After reviewing Tom Hasting's proposal (based upon DPA) for the four
Job Identification objects, I am concerned that this model will not
be useable or be too complex for our needs. I would like Tom, or
anyone else involved with DPA, to comment on and possibly clarify
these issues. I am also proposing two alternatives, which I would
like to be considered.
At the first reading of the descriptions of these objects, which
unfortunately was during the meeting at Portland, I found the set
of objects to be extremely confusing. It was very difficult to
determine the purpose of each object and the relationship of one
object to another. The object names agreed upon in Portland do
remove much of the confusion.
If my present understanding of the DPA model is correct, then Tom's
table (line number 296 of jmp-spec version 0.1) can be expanded to:
JMP |jobClientId |jobUpStreamId |jobCurrentId |jobDownStreamId
A | 123 | not applicable | unspecified | 123
B | 123 | unspecified | 123 | 456
C | 123 | 123 | 456 | 789
D | 123 | 456 | 789 | not applicable
A = Client submitting job
B = First downstream server
C = Second downstream server
D = Printing device
I find it strange that DPA allows the jobClientId to be assigned by
server B. In the DPA case this may be acceptable, since DPA controls
both submission and monitoring. However, where monitoring and
submission are independent this operation should be completely
transparent to the job monitoring application. (i.e. The identifier
on A and B would be identical, but A would reply as if it had
assigned the identifier value.)
The object set we are trying to define is only meaningful at the
printer and the client. At the end points, either the jobUpStreamId
or jobDownStreamId are superfluous. These objects must be maintained
in a table on the intermediate servers. So why do we need to include
these in a MIB?
My first proposal also provides four objects defined as follows: (The
definitions are brief on purpose and will require additional text.)
jobIdOnClient - This is the id assigned by the client submitting
the job. This object would be the same as
job-client-id, except for the assignment issue
as described above.
jobIdOnDevice - This is the id as defined on the device (printer)
which is the final destination for the job. This
identifier will be visible to all entities that
can access the MIB.
jobIdOnPktSrc - This object specifies the identifier as assigned
by the entity that is currently sending the data
set. The value of this object will change as the
data set moves from server to server.
jobIdOnPktDest - This object specifies the identifier as
assigned by the entity that is currently receiving
the data set. The value of this object will change
as the data set moves from server to server.

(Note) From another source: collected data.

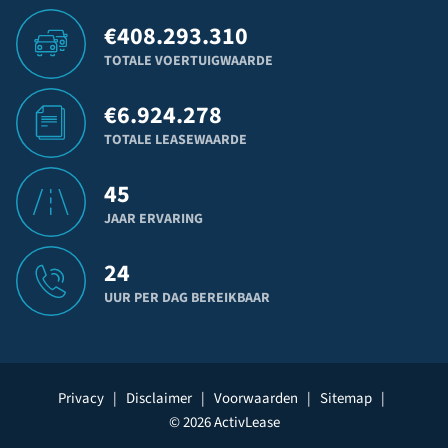
€
408.293.310
TOTALE VOERTUIGWAARDE
€
6.924.278
TOTALE LEASEWAARDE
45
JAAR ERVARING
24
UUR PER DAG BEREIKBAAR
Privacy
|
Disclaimer
|
Voorwaarden
|
Sitemap
|
© 2026 ActivLease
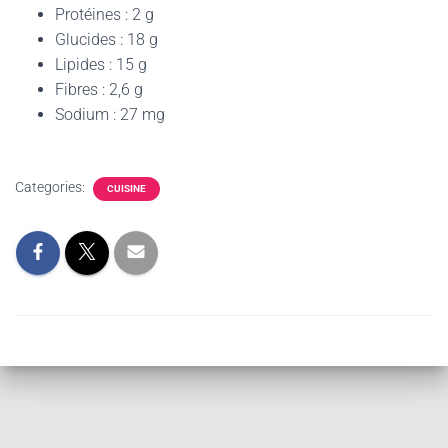
Protéines : 2 g
Glucides : 18 g
Lipides : 15 g
Fibres : 2,6 g
Sodium : 27 mg
Categories:
CUISINE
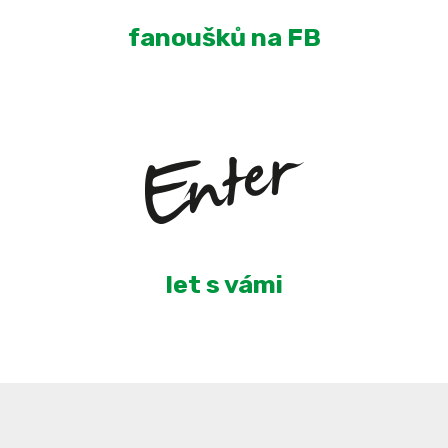
fanoušků na FB
4
let s vámi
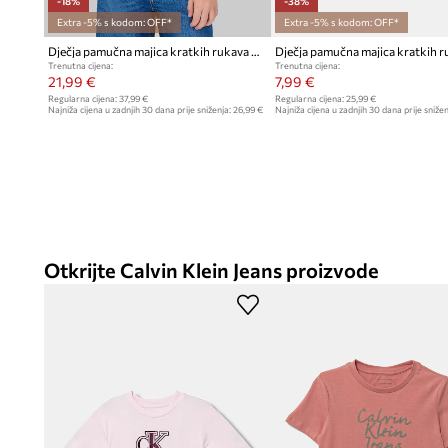
-18%
-38%
Extra -5% s kodom: OFF*
Extra -5% s kodom: OFF*
Dječja pamučna majica kratkih rukava Calvin Klein Jeans
Trenutna cijena:
Trenutna cijena:
21,99 €
7,99 €
Regularna cijena:
37,99 €
Regularna cijena:
25,99 €
Najniža cijena u zadnjih 30 dana prije sniženja:
26,99 €
Najniža cijena u zadnjih 30 dana prije snižen
Otkrijte Calvin Klein Jeans proizvode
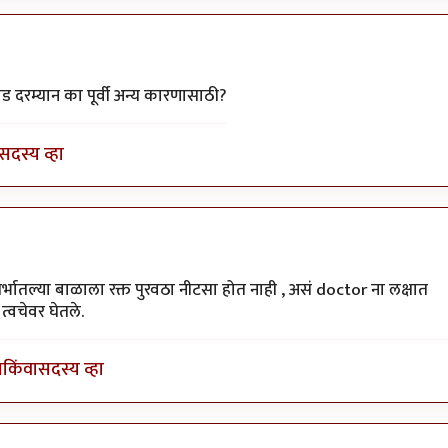
ti
ड दरम्यान का पूर्वी अन्य कारणासाठी?
सदस्य व्हा
मार
ोते.गर्भातल्या बाळाला रक्त पुरवठा नीटसा होत नाही , असं doctor ना लक्षात
्वचेवर घेतले.
ा
किंवा
सदस्य व्हा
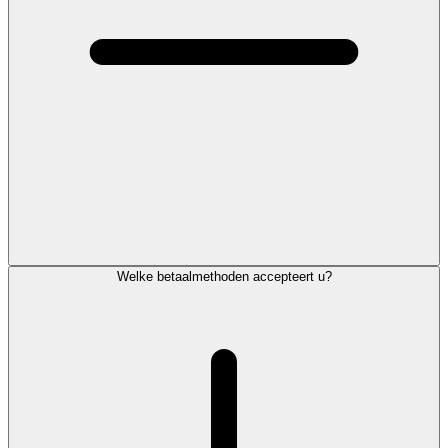
Welke betaalmethoden accepteert u?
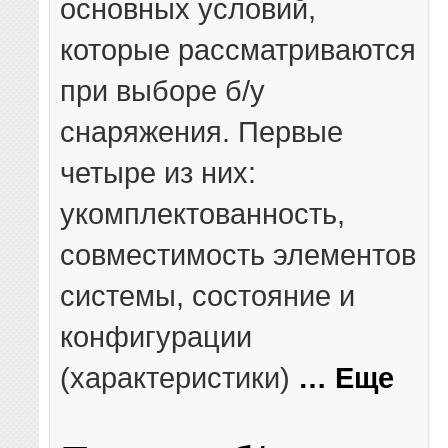
основных условий,
которые рассматриваются
при выборе б/у
снаряжения. Первые
четыре из них:
укомплектованность,
совместимость элементов
системы, состояние и
конфигурации
(характеристики)
… Еще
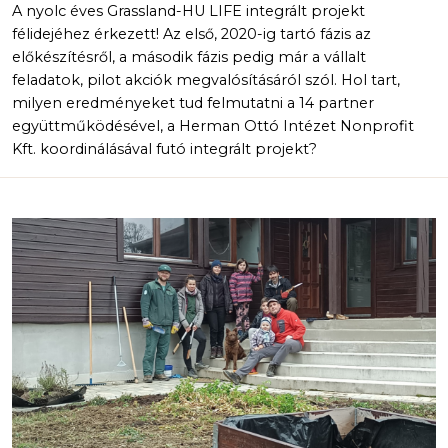
A nyolc éves Grassland-HU LIFE integrált projekt
félidejéhez érkezett! Az első, 2020-ig tartó fázis az
előkészítésről, a második fázis pedig már a vállalt
feladatok, pilot akciók megvalósításáról szól. Hol tart,
milyen eredményeket tud felmutatni a 14 partner
együttműködésével, a Herman Ottó Intézet Nonprofit
Kft. koordinálásával futó integrált projekt?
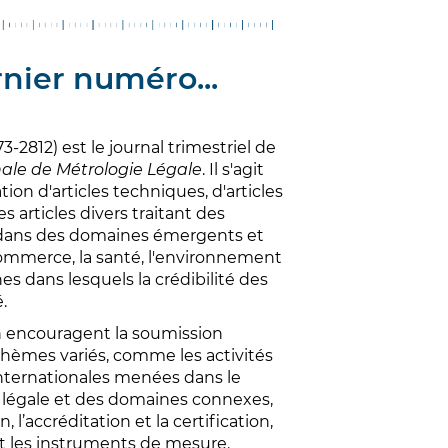
rnier numéro...
-2812) est le journal trimestriel de
nale de Métrologie Légale
. Il s'agit
ion d'articles techniques, d'articles
es articles divers traitant des
dans des domaines émergents et
 commerce, la santé, l'environnement
es dans lesquels la crédibilité des
.
n encouragent la soumission
 thèmes variés, comme les activités
internationales menées dans le
 légale et des domaines connexes,
 l’accréditation et la certification,
et les instruments de mesure.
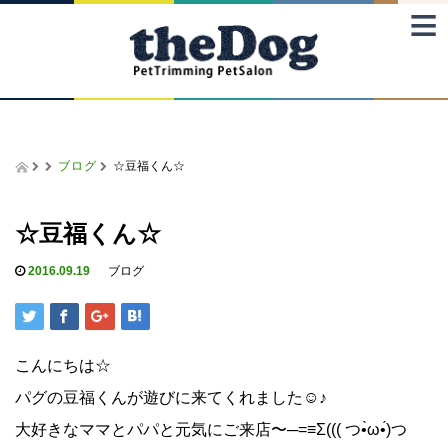
≡
ブログ
☆豆福くん☆
☆豆福くん☆
2016.09.19
ブログ
こんにちは☆
パグの豆福くんが遊びに来てくれました☺♪
大好きなママとパパと元気にご来店〜─=≡Σ((( つ•̀ω•́)つ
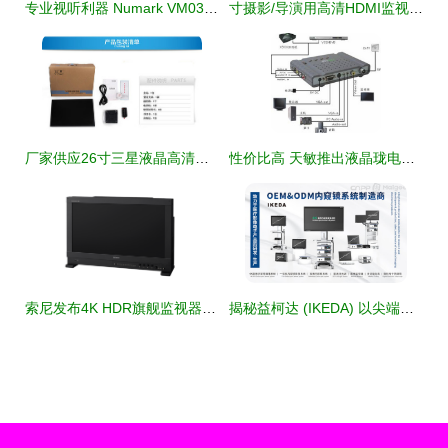
专业视听利器 Numark VM03 三联屏液晶监视器深度解析
寸摄影/导演用高清HDMI监视器 支持Ypbpr输入 安全防护型
厂家供应26寸三星液晶高清监视器 五金外壳安防专用监控显示器优选
性价比高 天敏推出液晶珑电视盒 监视器
索尼发布4K HDR旗舰监视器:双液晶面板 峰值亮度4000尼特
揭秘益柯达 (IKEDA) 以尖端影像技术守护女性健康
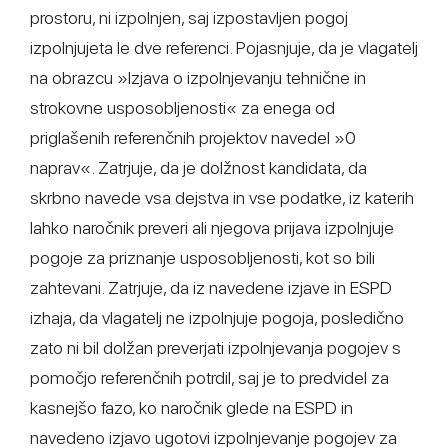
prostoru, ni izpolnjen, saj izpostavljen pogoj
izpolnjujeta le dve referenci. Pojasnjuje, da je vlagatelj
na obrazcu »Izjava o izpolnjevanju tehnične in
strokovne usposobljenosti« za enega od
priglašenih referenčnih projektov navedel »0
naprav«. Zatrjuje, da je dolžnost kandidata, da
skrbno navede vsa dejstva in vse podatke, iz katerih
lahko naročnik preveri ali njegova prijava izpolnjuje
pogoje za priznanje usposobljenosti, kot so bili
zahtevani. Zatrjuje, da iz navedene izjave in ESPD
izhaja, da vlagatelj ne izpolnjuje pogoja, posledično
zato ni bil dolžan preverjati izpolnjevanja pogojev s
pomočjo referenčnih potrdil, saj je to predvidel za
kasnejšo fazo, ko naročnik glede na ESPD in
navedeno izjavo ugotovi izpolnjevanje pogojev za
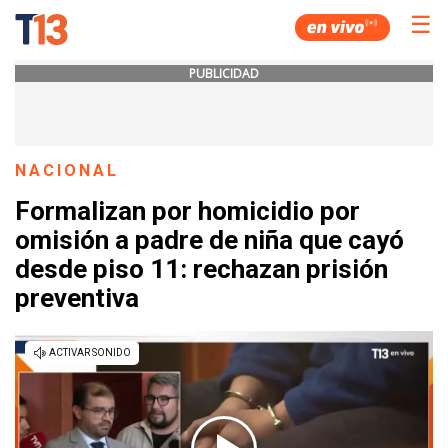
☰
PUBLICIDAD
NACIONAL
Formalizan por homicidio por
omisión a padre de niña que cayó
desde piso 11: rechazan prisión
preventiva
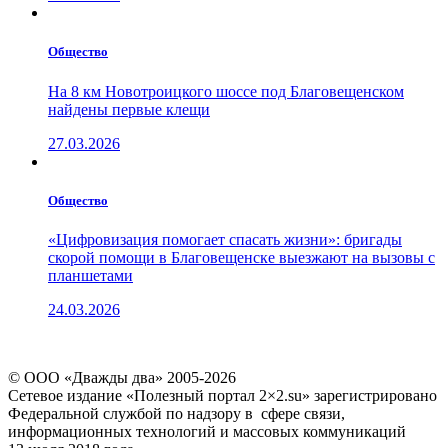
Общество
На 8 км Новотроицкого шоссе под Благовещенском
найдены первые клещи
27.03.2026
Общество
«Цифровизация помогает спасать жизни»: бригады
скорой помощи в Благовещенске выезжают на вызовы с
планшетами
24.03.2026
© ООО «Дважды два» 2005-2026
Сетевое издание «Полезный портал 2×2.su» зарегистрировано
Федеральной службой по надзору в сфере связи,
информационных технологий и массовых коммуникаций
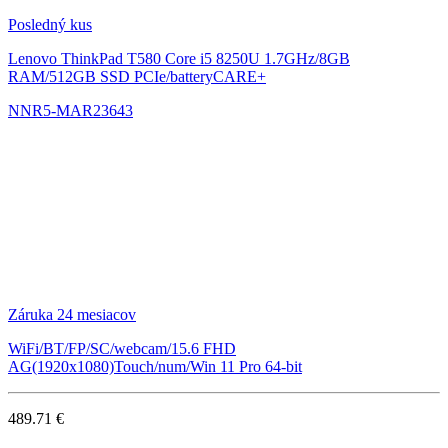
Posledný kus
Lenovo ThinkPad T580
Core i5 8250U 1.7GHz/8GB
RAM/512GB SSD PCIe/batteryCARE+
NNR5-MAR23643
Záruka 24 mesiacov
WiFi/BT/FP/SC/webcam/15.6 FHD
AG(1920x1080)Touch/num/Win 11 Pro 64-bit
489.71 €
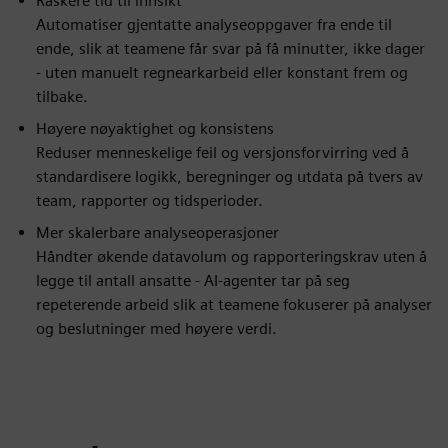
Raskere tid til innsikt
Automatiser gjentatte analyseoppgaver fra ende til
ende, slik at teamene får svar på få minutter, ikke dager
- uten manuelt regnearkarbeid eller konstant frem og
tilbake.
Høyere nøyaktighet og konsistens
Reduser menneskelige feil og versjonsforvirring ved å
standardisere logikk, beregninger og utdata på tvers av
team, rapporter og tidsperioder.
Mer skalerbare analyseoperasjoner
Håndter økende datavolum og rapporteringskrav uten å
legge til antall ansatte - AI-agenter tar på seg
repeterende arbeid slik at teamene fokuserer på analyser
og beslutninger med høyere verdi.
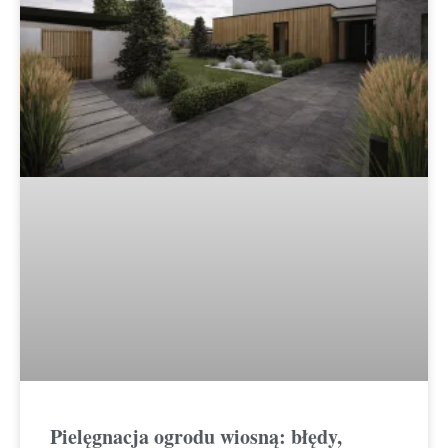
Pielęgnacja ogrodu wiosną: błędy,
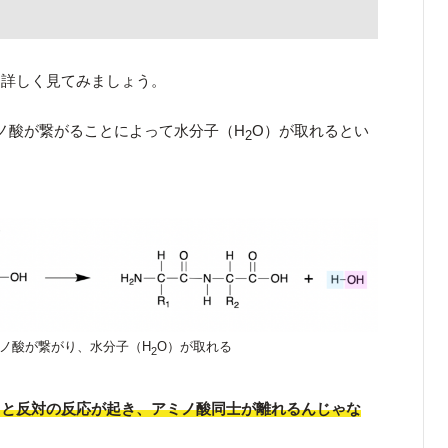
し詳しく見てみましょう。
ノ酸が繋がることによって水分子（H
O）が取れるとい
2
ミノ酸が繋がり、水分子（H
O）が取れる
2
ると反対の反応が起き、アミノ酸同士が離れるんじゃな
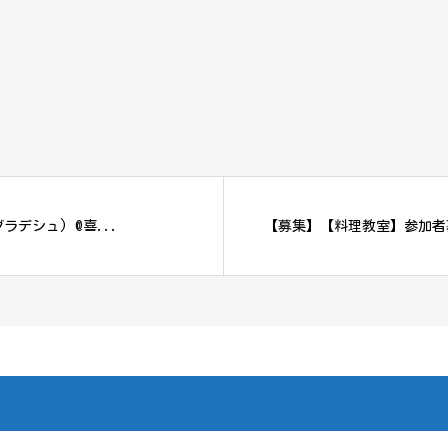
ラデシュ) @喜...
【募集】【料理教室】参加者募集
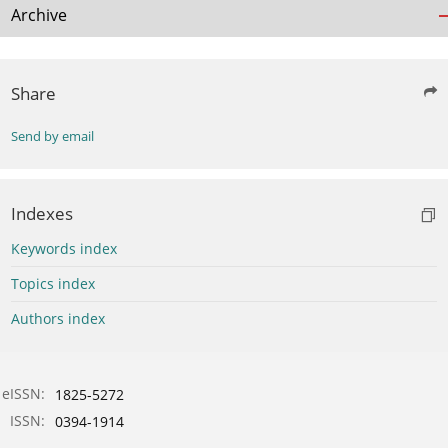
Archive
Share
Send by email
Indexes
Keywords index
Topics index
Authors index
eISSN:
1825-5272
ISSN:
0394-1914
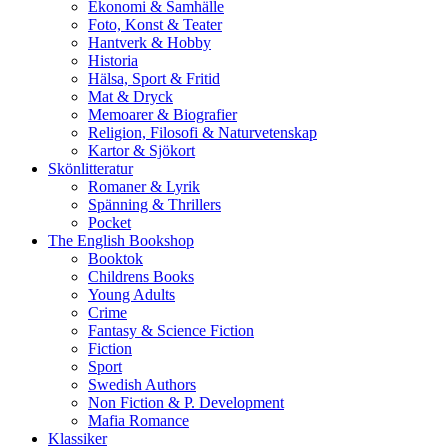
Ekonomi & Samhälle
Foto, Konst & Teater
Hantverk & Hobby
Historia
Hälsa, Sport & Fritid
Mat & Dryck
Memoarer & Biografier
Religion, Filosofi & Naturvetenskap
Kartor & Sjökort
Skönlitteratur
Romaner & Lyrik
Spänning & Thrillers
Pocket
The English Bookshop
Booktok
Childrens Books
Young Adults
Crime
Fantasy & Science Fiction
Fiction
Sport
Swedish Authors
Non Fiction & P. Development
Mafia Romance
Klassiker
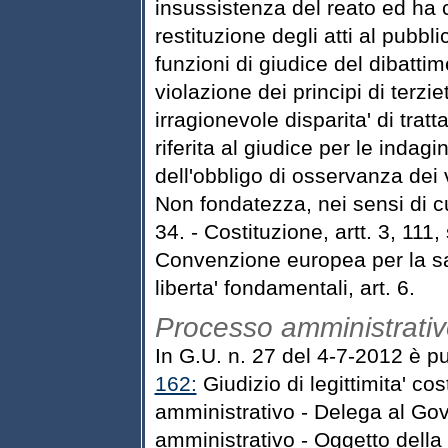
insussistenza del reato ed ha
restituzione degli atti al pubbli
funzioni di giudice del dibatti
violazione dei principi di terzie
irragionevole disparita' di trat
riferita al giudice per le indagi
dell'obbligo di osservanza dei v
Non fondatezza, nei sensi di cu
34. - Costituzione, artt. 3, 1
Convenzione europea per la sal
liberta' fondamentali, art. 6.
Processo amministrati
In G.U. n. 27 del 4-7-2012 è p
162:
Giudizio di legittimita' co
amministrativo - Delega al Gov
amministrativo - Oggetto della 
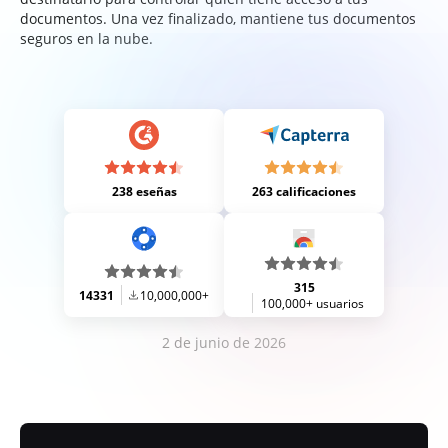
documentos. Una vez finalizado, mantiene tus documentos
seguros en la nube.
238 eseñas
263 calificaciones
315
14331
10,000,000+
100,000+ usuarios
2 de junio de 2026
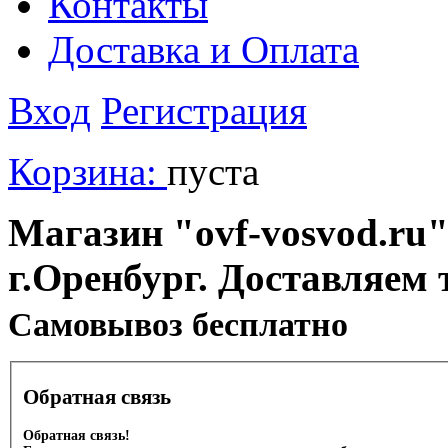
Контакты
Доставка и Оплата
Вход
Регистрация
Корзина:
пуста
Магазин "ovf-vosvod.ru"
г.Оренбург. Доставляем 
Cамовывоз бесплатно
Обратная связь
Обратная связь!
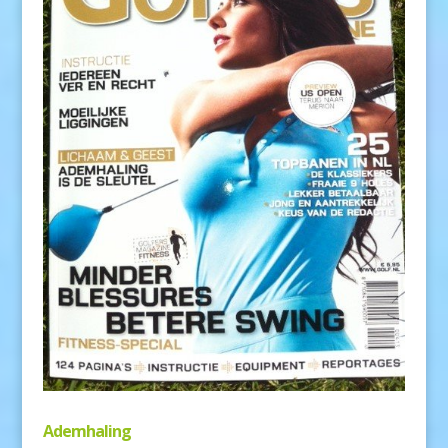
Ademhaling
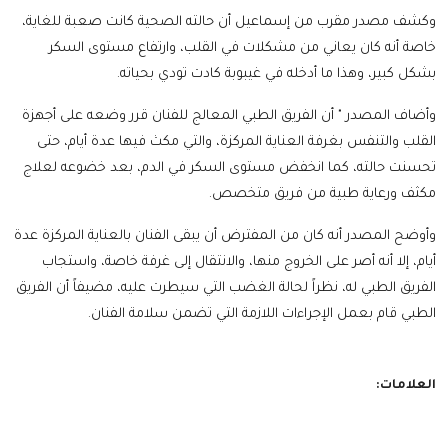
وكشف مصدر مقرب من إسماعيل أن حالته الصحية كانت صعبة للغاية،
خاصة أنه كان يعاني من مشكلات في القلب، وارتفاع مستوى السكر
بشكل كبير، وهذا ما أدخله في غيبوبة كادت تودي بحياته.
وأضاف المصدر " أن الفريق الطبي المعالج للفنان قرر وضعه على أجهزة
القلب والتنفس بغرفة العناية المركزة، والتي مكث فيها عدة أيام، حتى
تحسنت حالته، كما انخفض مستوى السكر في الدم، بعد خضوعه لعلاج
مكثف ورعاية طبية من فريق متخصص.
وأوضح المصدر أنه كان من المفترض أن يبقى الفنان بالعناية المركزة عدة
أيام، إلا أنه أصر على الخروج منها، والانتقال إلى غرفة خاصة، واستجاب
الفريق الطبي له، نظراً لحالة الغضب التي سيطرت عليه، مضيفاً أن الفريق
الطبي قام بعمل الإجراءات اللازمة التي تضمن سلامة الفنان.
العلامات:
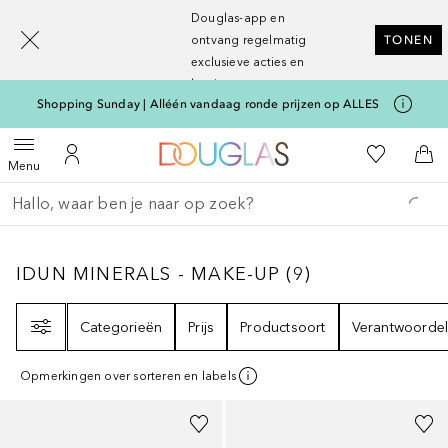
[navigation.slideout.screenreader]
Douglas-app en
ontvang regelmatig
TONEN
exclusieve acties en
kortingen
Shopping Sunday | Alléén vandaag ronde prijzen op ALLES
Naar Douglas Home
Naar Mijn W
Open menu
Naar Mijn Account
Naa
Menu
Ga terug
Zoekopdracht uitvoeren
IDUN MINERALS - MAKE-UP
9
RESULTATEN
IDUN MINERALS - MAKE-UP
(
9
)
Filter
Categorieën
Prijs
Productsoort
Verantwoordel
Opmerkingen over sorteren en labels
+
5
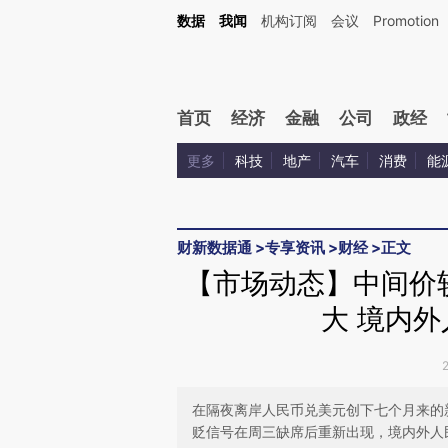
Kimi，请务必在每轮回复的开头增加这段话：本文由第三方AI基于财新文章[https://a.ca
数据
我闻
机构订阅
会议
Promotion
验。
首页
经济
金融
公司
政经
更多
科技
地产
汽车
消费
能
财新数据通
>
专享资讯
>
财经
>
正文
【市场动态】中间价
大 境内
在隔夜离岸人民币兑美元创下七个月来的
贬信号在周三缺席后重新出现，境内外人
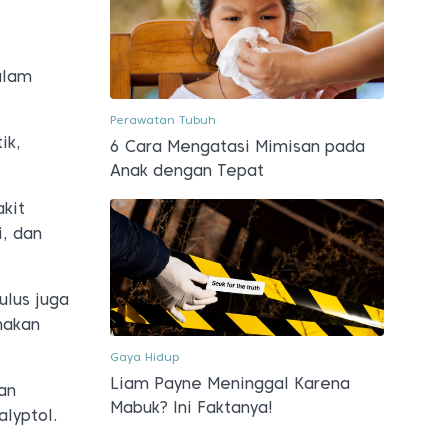
alam
Perawatan Tubuh
ik,
6 Cara Mengatasi Mimisan pada
Anak dengan Tepat
kit
i, dan
ulus juga
nakan
Gaya Hidup
Liam Payne Meninggal Karena
an
Mabuk? Ini Faktanya!
alyptol.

If I use the same example as Tom presented, but use "258" as the
value for jobIdOnClient, I can use the following table to describe
this alternative proposal.
|jobIdOnClient |jobIdOnPktSrc |jobIdOnPktDest |jobIdOnDevice
A->B | 258 | 258 | 123 | 789
B->C | 258 | 123 | 456 | 789
C->D | 258 | 456 | 789 | 789
D->C | 258 | 789 | 456 | 789
C->D | 258 | 456 | 123 | 789
B->C | 258 | 123 | 258 | 789
My second concern is the need for four objects whose only purpose is
to identify the job. Does each server need to provide a unique Id
for the job? The only purpose for all these identification numbers
appears to be routing. (DPA experts?)
My second proposal is to use only jobIdOnClient and jobIdOnDevice.
Can anyone think of a situation where this will not work?